- _WORK REQUIRED_
Since the pictures are not wanted, copy only the text of every record exactly.

- _LISTED ENTRIES_

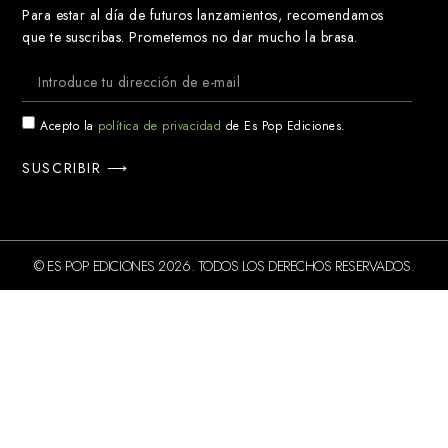
Para estar al día de futuros lanzamientos, recomendamos
que te suscribas. Prometemos no dar mucho la brasa.
Acepto la
política de privacidad
de Es Pop Ediciones.
SUSCRIBIR ⟶
© ES POP EDICIONES 2026. TODOS LOS DERECHOS RESERVADOS.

- _TASK RESULT_
Para estar al día de futuros lanzamientos, recomendamos
que te suscribas. Prometemos no dar mucho la brasa.
Acepto la
política de privacidad
de Es Pop Ediciones.
SUSCRIBIR ⟶
© ES POP EDICIONES 2026. TODOS LOS DERECHOS RESERVADOS.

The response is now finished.